Comparative Effectiveness Research (CER) may have inadvertently lost credibility even before health care reform is actually launched.
CER is the darling of the government-dominated health reform movement (not a government take-over, to be clear). The use of evidence-based medicine when combined with cost-benefit analysis has the potential to save a great deal of money while better serving the patients. Many see downsides though; too rigid protocols and interference with physician judgment, or the dirty "R" word, rationing.
The U.S. Preventive Services Task Force recently released a study on various breast cancer screening modalities, recommending more limited screening protocols, particularly delaying routine mammography until age 50 (except in women with unusual risk factors).
Kah – boom!
USPSTF points out film mammography does cut mortality, with the greatest reductions in women over 50, with the best results in the age 60 – 69 cohort. Film mammography does carry a risk of false positives and the pain and inconvenience of unnecessary biopsies.
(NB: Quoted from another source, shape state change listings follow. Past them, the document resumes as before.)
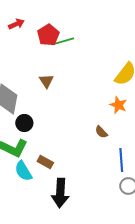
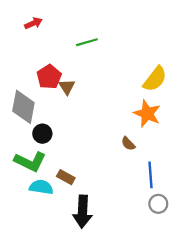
red pentagon: (48, 35) -> (49, 77), moved
orange star: (118, 105) -> (147, 114), size x1.4
cyan semicircle: (23, 171) -> (41, 187), turned 130

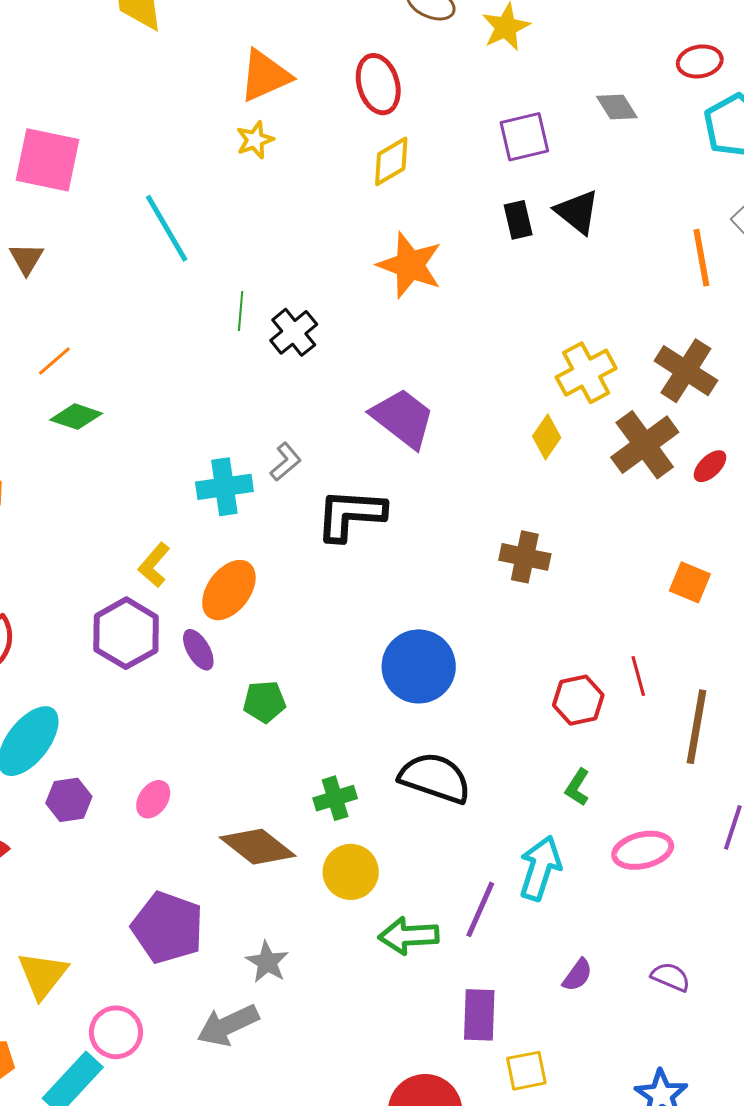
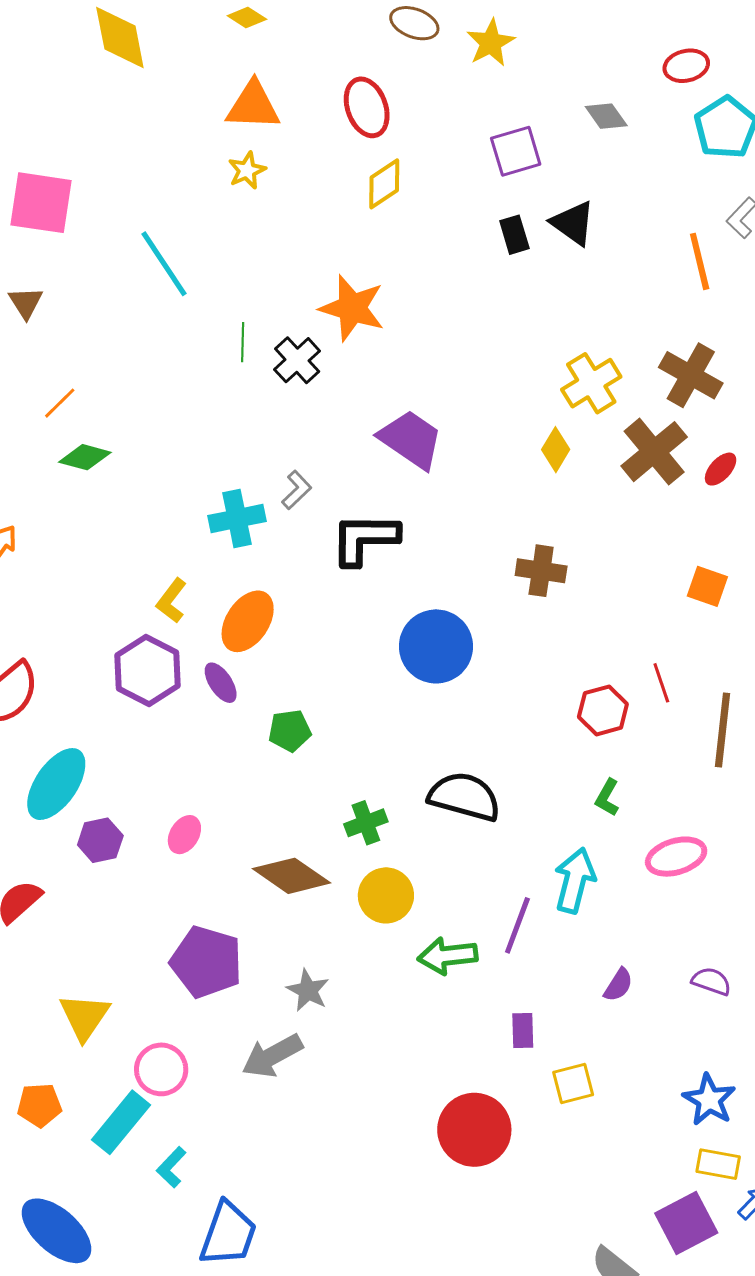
orange triangle: (265, 76) -> (253, 106), turned 30
orange star: (410, 265) -> (352, 308), moved
blue circle: (419, 666) -> (436, 646), moved
purple rectangle: (479, 1015) -> (523, 1031), size x0.7

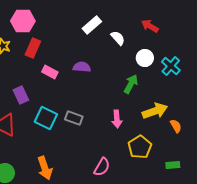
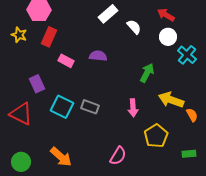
white circle: (145, 58) -> (168, 37), moved
yellow arrow: (155, 111) -> (171, 100), turned -140
orange arrow: (45, 168) -> (61, 157), turned -30

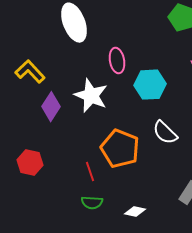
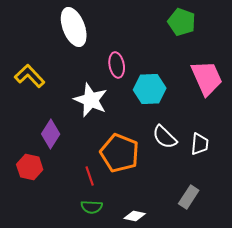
purple diamond: (51, 107) -> (51, 134), moved

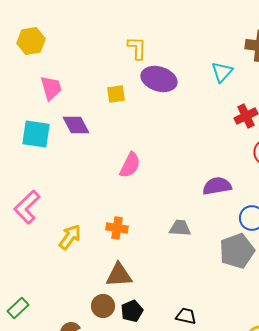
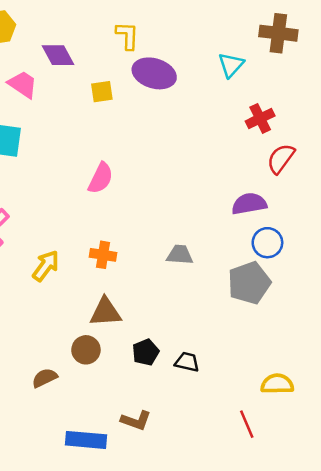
pink trapezoid: (51, 88) -> (23, 84), turned -40
purple diamond: (76, 125) -> (58, 55), moved
pink semicircle: (130, 165) -> (101, 178), moved
purple semicircle: (217, 186) -> (249, 204), moved
black pentagon: (132, 311) -> (146, 352), moved

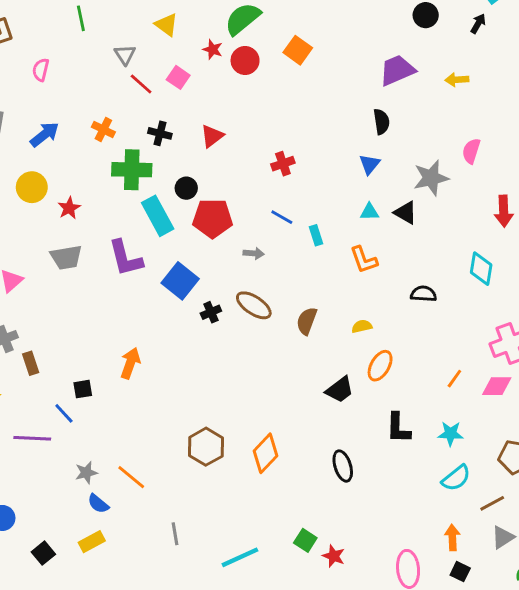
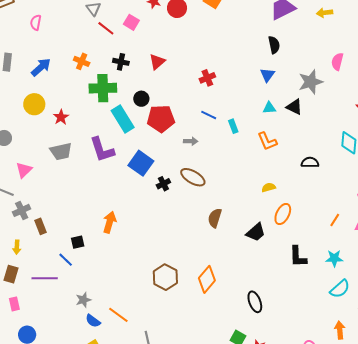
brown semicircle: (307, 321) -> (215, 218), moved
black ellipse: (343, 466) -> (255, 302), moved
orange line: (131, 477) -> (118, 315), moved

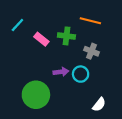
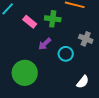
gray cross: (91, 51) -> (86, 39), moved
purple arrow: (61, 72) -> (45, 44), moved, turned 144

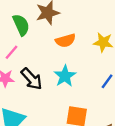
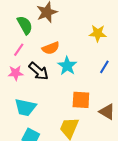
orange semicircle: (65, 41) -> (51, 48), moved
USPSTF also recommends ceasing mammography on women over 74, citing a lack of reliable evidence of reduced mortality.
There was a huge backlash from women, physicians, cancer activists and some health care associations.
USPSTF also recommends against teaching women to perform ”breast self-exam” (BSE) which has been a standard tool for decades. More backlash.
USPSTF does point out that digital and MRI mammography do not show, at this time, significant improvement over film mammography, but do have greater costs.
None of the conclusion appear to have been made on strong and startling statistics, but on think pros and cons, as one might expect from quants and scientists.
Women apparently want a little less quant and a lot more consideration.